Two-electrode voltage-clamp (Almost Perfect Electronics, Basel, Switzerland) was used to measure the voltage-dependent ionic currents in each cell type (see Fig. 1A). Approximately 75% of the cells penetrated yielded useful results. All measurements were made at room temperature (22–25 °C). Cells were observed in an inverted microscope. Electrodes were pulled from Haer 30–30–0 thin-walled microelectrode glass and filled with 4 mol l⁻¹ potassium acetate. 10–20 MΩ electrodes were used for passing current and 10–30 MΩ electrodes for measuring voltage. The voltage was recorded differentially (see Fig. 1A) and was connected to the feedback circuit of the voltage-clamp. A large, grounded aluminium shield was interposed between the electrodes to reduce capacitative coupling between them. Owing to the high resistance of the electrodes that are needed to penetrate leech neurones, a number of special precautions were necessary to ensure adequate clamping and short time constants. The current signal from the voltageclamp was fed through a high-frequency amplifying circuit (Almost Perfect Electronics, Basel, Switzerland) to compensate for the time constants of the two electrodes and was connected to the current input of a second preamplifier. This, in turn, was connected to a high-voltage, constant-current head stage (± 100V) which was used to pass current through the current-passing microelectrode. Current and voltage signals were stored on magnetic tape and transferred to a computer (MINC/DECLAB-23) for analysis as described below.

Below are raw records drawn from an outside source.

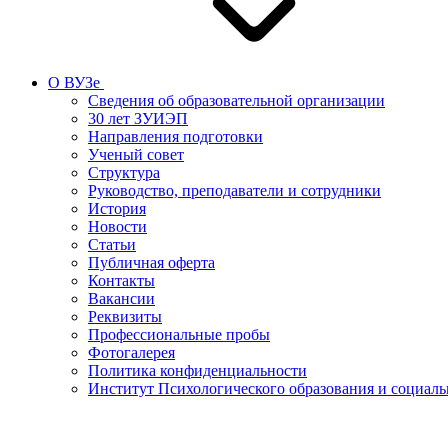
О ВУЗе
Сведения об образовательной организации
30 лет ЗУИЭП
Направления подготовки
Ученый совет
Структура
Руководство, преподаватели и сотрудники
История
Новости
Статьи
Публичная оферта
Контакты
Вакансии
Реквизиты
Профессиональные пробы
Фотогалерея
Политика конфиденциальности
Институт Психологического образования и социал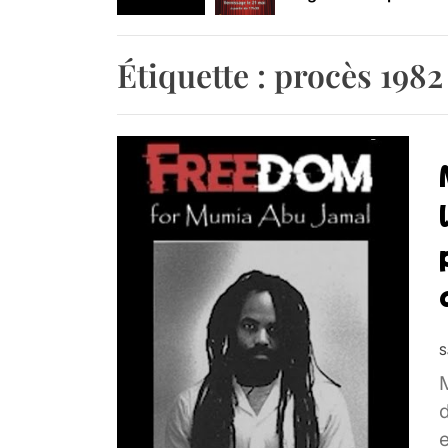
Retrouvez-nous au B
Étiquette :
procès 1982
S
e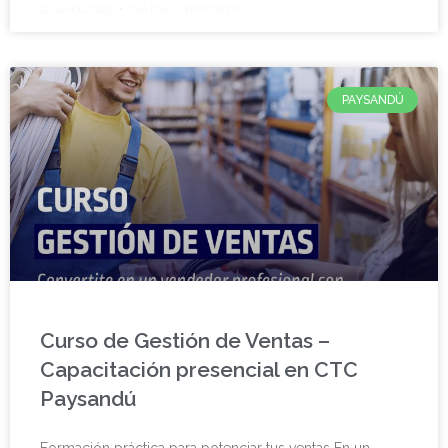
10 junio, 2025
No hay comentarios
PAYSANDÚ
Curso de Gestión de Ventas –
Capacitación presencial en CTC
Paysandú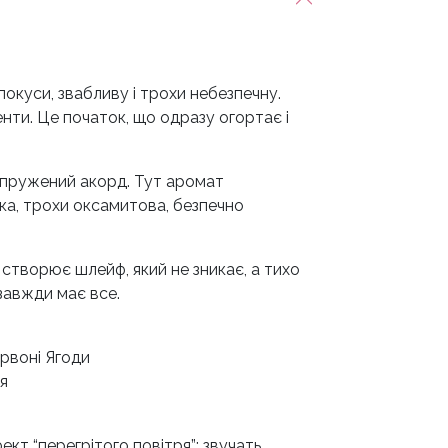
куси, звабливу і трохи небезпечну.
енти. Це початок, що одразу огортає і
напружений акорд. Тут аромат
ка, трохи оксамитова, безпечно
і, створює шлейф, який не зникає, а тихо
 завжди має все.
рвоні Ягоди
ея
кт “перегрітого повітря”: звучать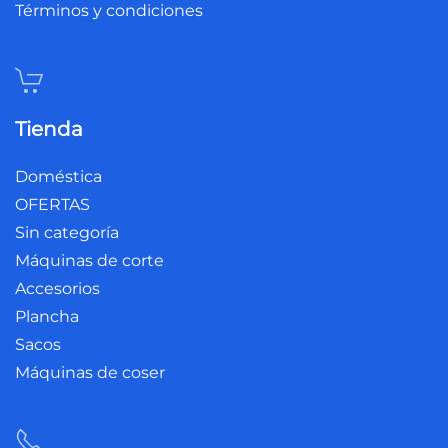
Términos y condiciones
Tienda
Doméstica
OFERTAS
Sin categoría
Máquinas de corte
Accesorios
Plancha
Sacos
Máquinas de coser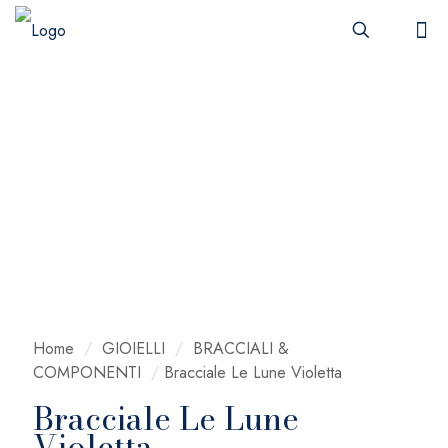
Home
/
GIOIELLI
/
BRACCIALI &
COMPONENTI
/
Bracciale Le Lune Violetta
Bracciale Le Lune
Violetta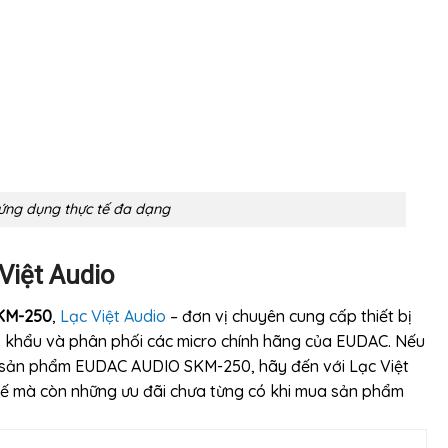
ng dụng thực tế đa dạng
Việt Audio
KM-250
,
Lạc Việt Audio
– đơn vị chuyên cung cấp thiết bị
p khẩu và phân phối các micro chính hãng của EUDAC. Nếu
a sản phẩm EUDAC AUDIO SKM-250, hãy đến với Lạc Việt
 tế mà còn những ưu đãi chưa từng có khi mua sản phẩm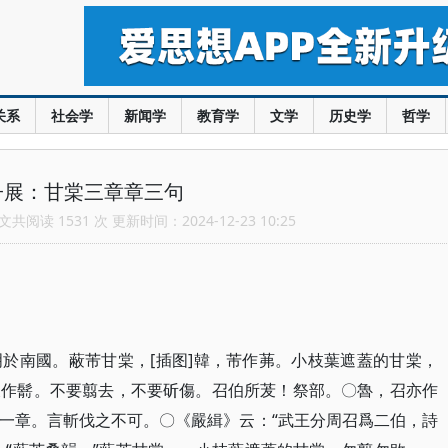
关系
社会学
新闻学
教育学
文学
历史学
哲学
子展：甘棠三章章三句
共阅读 1531 次 更新时间：2024-12-23 10:25
明於南國。蔽芾甘棠，[插图]韓，芾作茀。小枝葉遮蓋的甘棠，
又作鬋。不要翦去，不要斫傷。召伯所茇！祭部。〇魯，召亦作
一章。言斬伐之不可。〇《嚴緝》云：​“武王分周召爲二伯，詩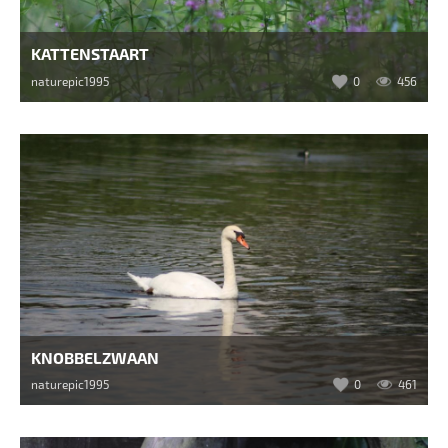
KATTENSTAART
naturepic1995
0
456
KNOBBELZWAAN
naturepic1995
0
461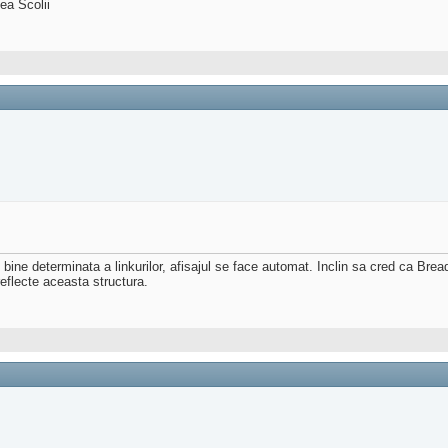
ea Scolii
e bine determinata a linkurilor, afisajul se face automat. Inclin sa cred ca Br
reflecte aceasta structura.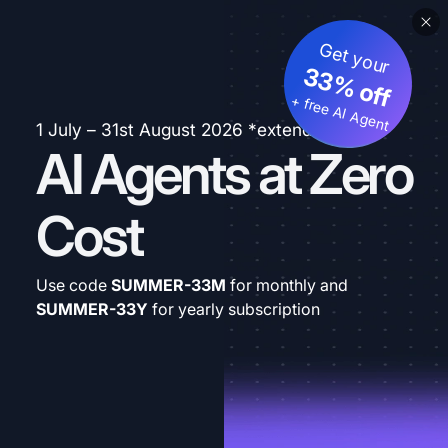
Get your
33% off
+ free AI Agent
1 July – 31st August 2026 *extended
AI Agents at Zero
Cost
Use code
SUMMER-33M
for monthly and
SUMMER-33Y
for yearly subscription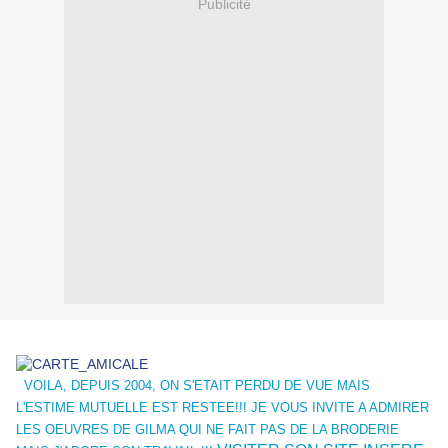
Publicité
VOILA, DEPUIS 2004, ON S'ETAIT PERDU DE VUE MAIS
L'ESTIME MUTUELLE EST RESTEE!!! JE VOUS INVITE A ADMIRER
LES OEUVRES DE GILMA QUI NE FAIT PAS DE LA BRODERIE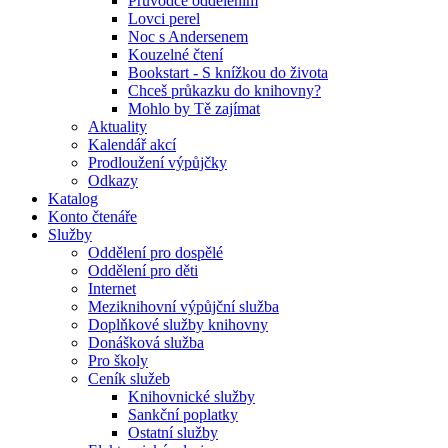
Průvodce oddělením
Lovci perel
Noc s Andersenem
Kouzelné čtení
Bookstart - S knížkou do života
Chceš průkazku do knihovny?
Mohlo by Tě zajímat
Aktuality
Kalendář akcí
Prodloužení výpůjčky
Odkazy
Katalog
Konto čtenáře
Služby
Oddělení pro dospělé
Oddělení pro děti
Internet
Meziknihovní výpůjční služba
Doplňkové služby knihovny
Donášková služba
Pro školy
Ceník služeb
Knihovnické služby
Sankční poplatky
Ostatní služby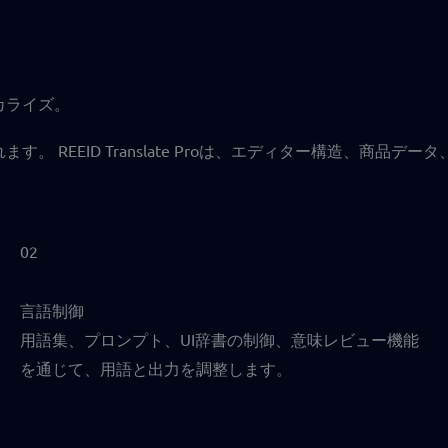
カライズ。
す。 REEID Translate Proは、エディター構造、商品
02
言語制御
用語集、プロンプト、UI辞書の制御、意味レビュー機能
を通じて、用語と出力を調整します。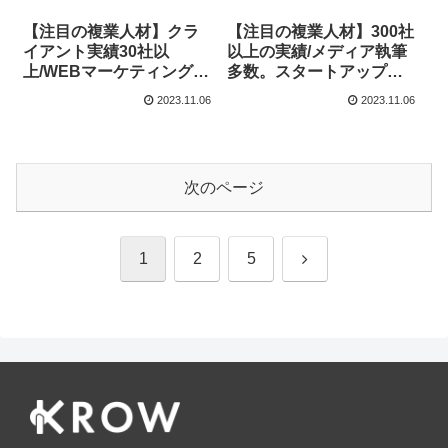
【注目の複業人材】クラ
【注目の複業人材】300社
イアント実績30社以
以上の実績/メディア執筆
上/WEBマーケティングの
多数。スタートアップ・
スペシャリスト(マーケテ
中小企業を中心とする経
2023.11.06
2023.11.06
ィング戦略設計〜クリエ
営戦略&売上拡大を支援
イティブ、広告運用まで)
次のページ
次
1
2
5
へ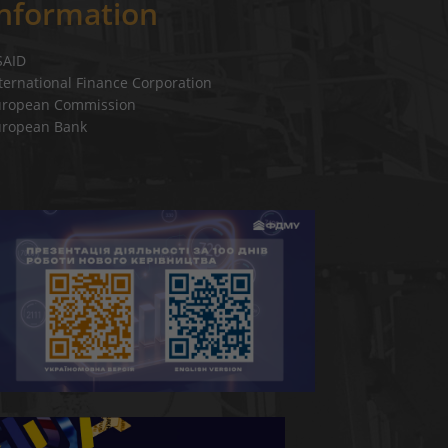
Information
SAID
ternational Finance Corporation
uropean Commission
uropean Bank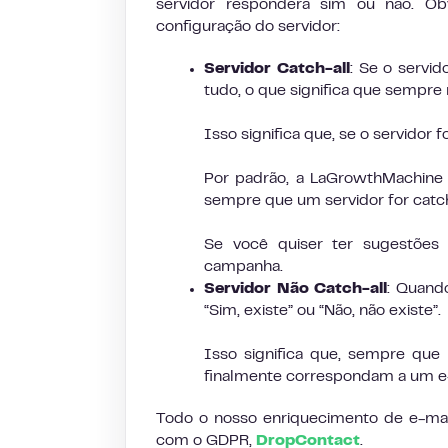
servidor responderá sim ou não. 
configuração do servidor:
Servidor Catch-all
: Se o servid
tudo, o que significa que sempre 
Isso significa que, se o servidor f
Por padrão, a LaGrowthMachine 
sempre que um servidor for catch
Se você quiser ter sugestões 
campanha.
Servidor Não Catch-all
: Quand
“Sim, existe” ou “Não, não existe”.
Isso significa que, sempre que
finalmente correspondam a um e-
Todo o nosso enriquecimento de e-mail
com o GDPR,
DropContact
.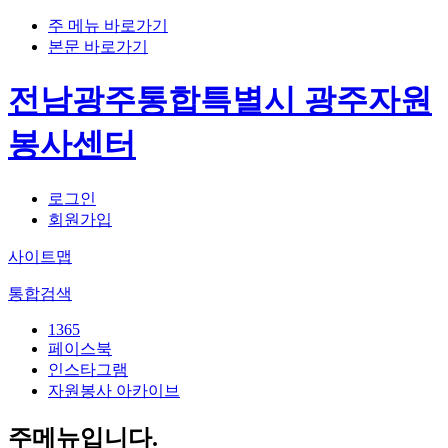
주 메뉴 바로가기
본문 바로가기
전남광주통합특별시 광주자원
봉사센터
로그인
회원가입
사이트맵
통합검색
1365
페이스북
인스타그램
자원봉사 아카이브
주메뉴입니다.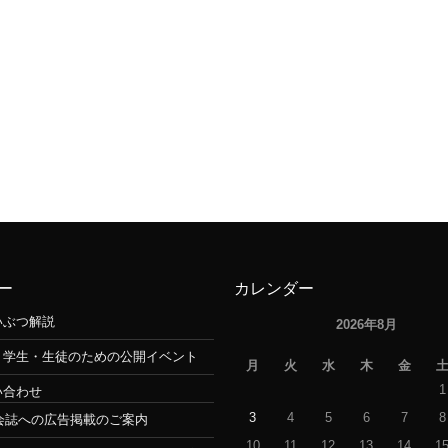
ー
カレンダー
いぶつ解説
2026年8月
・学生・生徒のための公開イベント
月
火
水
木
金
1
い合わせ
3
4
5
6
7
8
会誌への広告掲載のご案内
10
11
12
13
14
1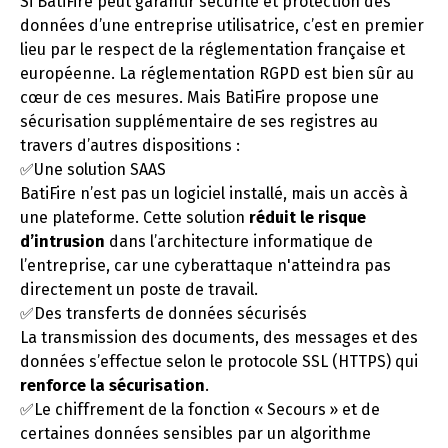
Si BatiFire peut garantir sécurité et protection des
données d’une entreprise utilisatrice, c’est en premier
lieu par le respect de la réglementation française et
européenne. La réglementation RGPD est bien sûr au
cœur de ces mesures. Mais BatiFire propose une
sécurisation supplémentaire de ses registres au
travers d’autres dispositions :
✅Une solution SAAS
BatiFire n’est pas un logiciel installé, mais un accès à
une plateforme. Cette solution
réduit le risque
d’intrusion
dans l’architecture informatique de
l’entreprise, car une cyberattaque n'atteindra pas
directement un poste de travail.
✅Des transferts de données sécurisés
La transmission des documents, des messages et des
données s’effectue selon le protocole SSL (HTTPS) qui
renforce la sécurisation
.
✅Le chiffrement de la fonction « Secours » et de
certaines données sensibles par un algorithme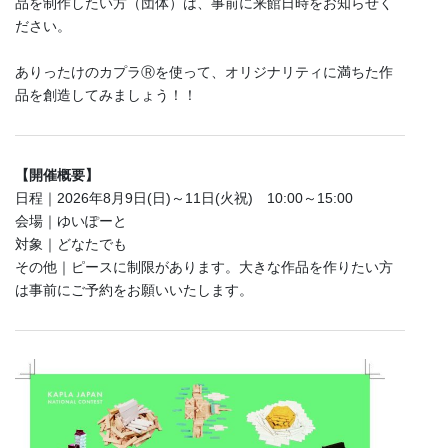
品を制作したい方（団体）は、事前に来館日時をお知らせく
ださい。
ありったけのカプラⓇを使って、オリジナリティに満ちた作
品を創造してみましょう！！
【開催概要】
日程｜2026年8月9日(日)～11日(火祝) 10:00～15:00
会場｜ゆいぽーと
対象｜どなたでも
その他｜ピースに制限があります。大きな作品を作りたい方
は事前にご予約をお願いいたします。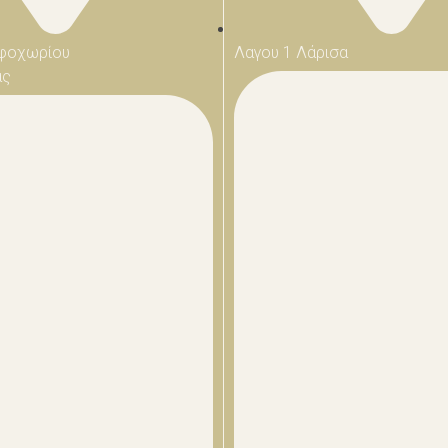
φοχωρίου
Λαγου 1 Λάρισα
ας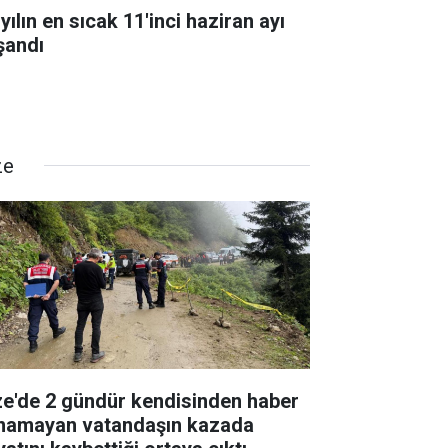
yılın en sıcak 11'inci haziran ayı
şandı
ze
ze'de 2 gündür kendisinden haber
ınamayan vatandaşın kazada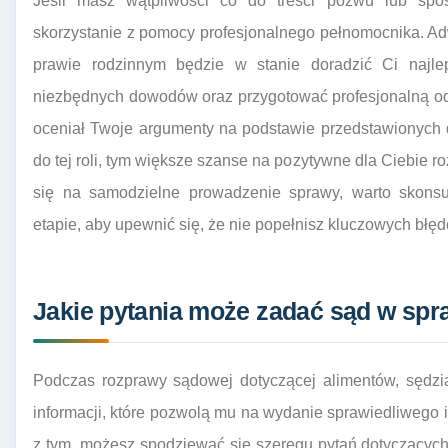
Jeśli masz wątpliwości co do treści pozwu lub spo
skorzystanie z pomocy profesjonalnego pełnomocnika. Ad
prawie rodzinnym będzie w stanie doradzić Ci najle
niezbędnych dowodów oraz przygotować profesjonalną od
oceniał Twoje argumenty na podstawie przedstawionych d
do tej roli, tym większe szanse na pozytywne dla Ciebie r
się na samodzielne prowadzenie sprawy, warto skons
etapie, aby upewnić się, że nie popełnisz kluczowych błę
Jakie pytania może zadać sąd w spra
Podczas rozprawy sądowej dotyczącej alimentów, sędzia
informacji, które pozwolą mu na wydanie sprawiedliwego
z tym, możesz spodziewać się szeregu pytań dotyczących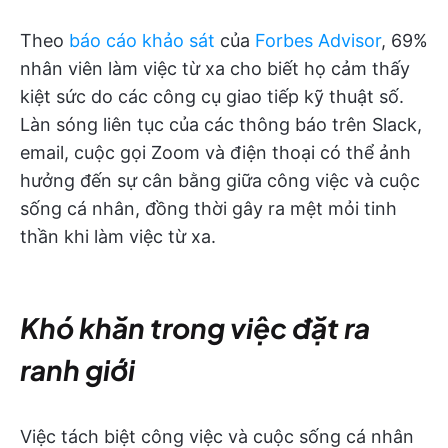
Theo
báo cáo khảo sát
của
Forbes Advisor
, 69%
nhân viên làm việc từ xa cho biết họ cảm thấy
kiệt sức do các công cụ giao tiếp kỹ thuật số.
Làn sóng liên tục của các thông báo trên Slack,
email, cuộc gọi Zoom và điện thoại có thể ảnh
hưởng đến sự cân bằng giữa công việc và cuộc
sống cá nhân, đồng thời gây ra mệt mỏi tinh
thần khi làm việc từ xa.
Khó khăn trong việc đặt ra
ranh giới
Việc tách biệt công việc và cuộc sống cá nhân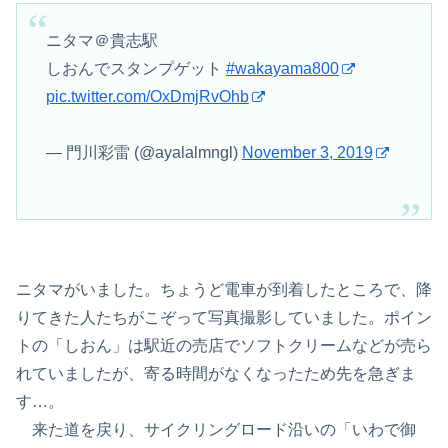
ニタマ＠貴志駅
しおんでスタンプゲット
#wakayama800
pic.twitter.com/OxDmjRvOhb
— 門川彩雷 (@ayalalmngl)
November 3, 2019
ニタマがいました。ちょうど電車が到着したところで、降
りてきた人たちがこぞって写真撮影していました。ポイン
トの「しおん」は駅近の売店でソフトクリームなどが売ら
れていましたが、寄る時間がなくなったため先を急ぎま
す…。
来た道を戻り、サイクリングロード沿いの「いわで御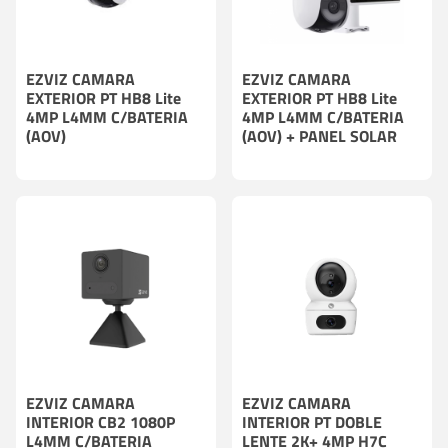
EZVIZ CAMARA
EZVIZ CAMARA
EXTERIOR PT HB8 Lite
EXTERIOR PT HB8 Lite
4MP L4MM C/BATERIA
4MP L4MM C/BATERIA
(AOV)
(AOV) + PANEL SOLAR
EZVIZ CAMARA
EZVIZ CAMARA
INTERIOR CB2 1080P
INTERIOR PT DOBLE
L4MM C/BATERIA
LENTE 2K+ 4MP H7C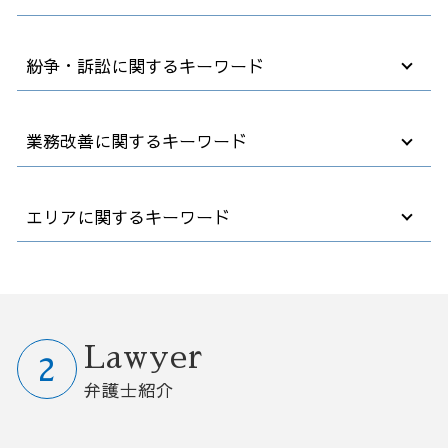
顧問弁護士 メリット
m&a とは
法務 コンプライアンス
m&a 流れ
不動産 破産
紛争・訴訟に関するキーワード
カスタマー ハラスメント
m&a 会社法
破産 保証人
労働 契約書
デューデリジェンス m&a
社長 自己破産
法律事務所 顧問
会社 買収 金額
破産後の生活
労働審判 申し立て
業務改善に関するキーワード
債権回収 時効
事業譲渡 会社分割 違い
債務者 破産
解雇 裁判
就業規則 変更
後継者がいない会社
破産法 自己破産
パワハラ 退職
顧問弁護士 契約
m&a 事業譲渡
債務整理 官報 期間
法律事務所 債権回収
業務改善 プロジェクト 進め方
エリアに関するキーワード
就業規則 作成
m&a メリット
法人破産 デメリット
債権回収 会社 取立て
業務改善 失敗
中小企業 法務
企業 買収方法
任意整理 住宅ローン
会社 解雇 通告
コンサル 経営改善
カスタマーハラスメント 対応
事業承継 対策
自己破産 退職金
会社 解雇 条件
業務改善 問題 課題
破産 弁護士相談 さいたま市
顧問弁護士 企業
m&a メリット デメリット
借金 債務整理 悩み 相談
欠勤 解雇
コスト削減 業務改善
業務改善 弁護士相談 群馬県
退職 事前
企業 合併 買収
企業 破産
解雇 リスク
業務フロー 改善
債務整理 弁護士相談 栃木県
ハラスメント 規制法
m&a 株式 譲渡
任意整理 クレジットカード
企業間 訴訟
早期経営改善計画 契約書
業務改善 弁護士相談 茨城県
Lawyer
パワハラ 加害者 退職勧奨
秘密保持契約書 nda
自己破産 裁判所
会社 解雇
早期経営改善計画 金融機関
M&A 弁護士相談 群馬県
弁護士紹介
中小企業 跡継ぎ
破産 会社
労働審判 とは
効率 改善
破産 弁護士相談 大宮区
m&a 費用
自己破産 法律相談
雇用 解雇
業務 プロセス 改善
破産 弁護士相談 栃木県
中小企業 買収
破産 個人事業主
人事 解雇
営業事務 業務改善
M&A 弁護士相談 栃木県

For measuring the total current evoked by depolarizing voltage steps, the external solution was standard leech Ringer’s fluid to which A-methyl-D-glucamine chloride was added to bring the osmolality to between 350 and 370 mmol kg⁻¹. This corresponds to the tonicity of the L-15-enriched solutions in which the neurones were cultured. The solutions used for measuring individual currents are listed in Table 1.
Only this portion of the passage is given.